Below are the records. Reproduce the line that contains "ighting; durable construction;" and every line after it to the end, exactly and alone.
=== Section Start ===
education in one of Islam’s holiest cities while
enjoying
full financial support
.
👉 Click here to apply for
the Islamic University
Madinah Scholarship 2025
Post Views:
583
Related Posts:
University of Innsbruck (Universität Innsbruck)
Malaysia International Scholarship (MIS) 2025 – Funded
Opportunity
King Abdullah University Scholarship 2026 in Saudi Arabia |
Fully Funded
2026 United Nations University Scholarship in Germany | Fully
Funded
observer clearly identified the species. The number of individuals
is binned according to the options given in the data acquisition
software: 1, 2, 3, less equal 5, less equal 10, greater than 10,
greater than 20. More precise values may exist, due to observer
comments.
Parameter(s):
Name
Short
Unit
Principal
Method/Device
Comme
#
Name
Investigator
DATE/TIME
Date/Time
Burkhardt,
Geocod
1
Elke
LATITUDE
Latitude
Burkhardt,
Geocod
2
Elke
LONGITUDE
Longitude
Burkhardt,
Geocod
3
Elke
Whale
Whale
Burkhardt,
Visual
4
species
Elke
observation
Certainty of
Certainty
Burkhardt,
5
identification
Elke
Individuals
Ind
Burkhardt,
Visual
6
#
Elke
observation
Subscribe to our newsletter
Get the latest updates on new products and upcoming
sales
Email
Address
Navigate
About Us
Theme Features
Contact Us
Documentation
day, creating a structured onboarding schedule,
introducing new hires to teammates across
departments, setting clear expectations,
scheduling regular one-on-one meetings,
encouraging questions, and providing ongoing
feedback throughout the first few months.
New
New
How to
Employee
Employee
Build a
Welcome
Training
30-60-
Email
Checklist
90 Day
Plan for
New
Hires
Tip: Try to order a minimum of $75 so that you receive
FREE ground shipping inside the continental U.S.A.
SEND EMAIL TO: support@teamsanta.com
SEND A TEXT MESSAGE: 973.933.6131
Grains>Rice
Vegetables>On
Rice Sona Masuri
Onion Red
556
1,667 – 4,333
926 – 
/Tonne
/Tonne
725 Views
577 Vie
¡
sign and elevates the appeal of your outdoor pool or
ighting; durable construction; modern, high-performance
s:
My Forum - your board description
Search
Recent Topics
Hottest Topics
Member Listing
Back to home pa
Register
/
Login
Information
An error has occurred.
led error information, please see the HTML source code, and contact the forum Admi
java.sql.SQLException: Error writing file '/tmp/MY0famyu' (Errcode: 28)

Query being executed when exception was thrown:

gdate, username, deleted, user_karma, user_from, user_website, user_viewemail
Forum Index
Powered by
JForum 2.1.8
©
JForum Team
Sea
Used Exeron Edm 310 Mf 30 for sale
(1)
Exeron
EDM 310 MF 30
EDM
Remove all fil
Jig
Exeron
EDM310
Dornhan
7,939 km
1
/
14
=== Section End ===
Result:
ighting; durable construction; modern, high-performance
s:
My Forum - your board description
Search
Recent Topics
Hottest Topics
Member Listing
Back to home pa
Register
/
Login
Information
An error has occurred.
led error information, please see the HTML source code, and contact the forum Admi
java.sql.SQLException: Error writing file '/tmp/MY0famyu' (Errcode: 28)

Query being executed when exception was thrown:

gdate, username, deleted, user_karma, user_from, user_website, user_viewemail
Forum Index
Powered by
JForum 2.1.8
©
JForum Team
Sea
Used Exeron Edm 310 Mf 30 for sale
(1)
Exeron
EDM 310 MF 30
EDM
Remove all fil
Jig
Exeron
EDM310
Dornhan
7,939 km
1
/
14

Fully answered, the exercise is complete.